In the title role, George Fouracres is a brooding, Doc Marten-sporting emo surrounded by stuffed ruffs. It's a fine interpretation, infused with humour but no shortage of threat. His Brummie accent works wonders with the poetry, while his continual cajoling of the audience is extremely persuasive. "Am I a coward?" he asks us, repeating it so we have to respond. Then, when someone inevitably shouts ‘yes', he follows up accusingly: "Who calls me villain?""
Other sections do away with Shakespeare entirely. The gravedigger (Ed Gaughan) starts telling an anecdote about someone from The Chase, while in a nice meta touch the Players perform snippets from Romeo and Juliet. There's a bawdiness that makes this a thoroughly entertaining, at times almost pantomimic Hamlet.
But that's not to say there isn't darkness in it too. Holmes, who turned A Midsummer Night's Dream into Mardi Gras with the same ensemble, uses the candlelit confines of the Sam Wanamaker Playhouse to create an atmosphere of brooding menace. Shadows are everywhere, as are ghosts, notably that of Hamlet's father (Ciarán O'Brien), here rendered as a topless, leather-skirted warlord not so much asking for his murder to be avenged as demanding it. There's an implication that Hamlet acts not just out of love but out of fear. He scrawls on the back wall as if to remind himself of the task at hand.
Grace Smart's set features a circular pond at its centre, which is used variously as a meeting point, a place to conceal weapons and an allegory. Hamlet delivers ‘To be or not to be' whilst standing on its edge, contemplating the abyss. Later, it neatly becomes the grave of Ophelia. Water is liberally splashed around – such as when Hamlet ironically blesses Rosencrantz and Guildenstern (Francesca Henry and O'Brien) – and used to wash the copious amounts of blood that follows the murder of Polonius (John Lightbody).
Among the support there are eye-catching turns from Rachel Hannah Clarke as Ophelia, whose haunting song opens the evening, and Polly Frame, whose Gertrude goes full soap opera towards the latter stages, swigging champagne and heckling during the climactic duel. Lightbody's Polonius is enjoyably foppish, a larger-than-life contrast to the strait-laced Claudius of Irfan Shamji, who comes across as a man stewed in his own guilt.
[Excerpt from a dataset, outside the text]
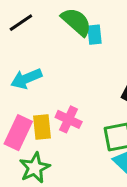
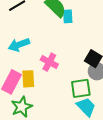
pink cross: (69, 119) -> (49, 62), moved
Music is everywhere, accompanied by Ed Gaughan, an ever-present chorus with his guitar. The songs are appropriately matched, whether Hamlet's regular refrain of The Smiths' "Bigmouth Strikes Again" ("now I know how Joan of Arc felt") or Ophelia's ironic twerking to Diana King's "Shy Guy" ("Oh Lord have mercy mercy mercy").
It's an interesting time to be staging Hamlet, with its themes of corruption and denial of guilt. And this playful production – fans of Holmes' work with Filter will find much to enjoy – highlights just how much levity there is alongside the tragedy. Fouracres is a Dane who shows, much like Morrissey, that genius and madness are wholly entwined.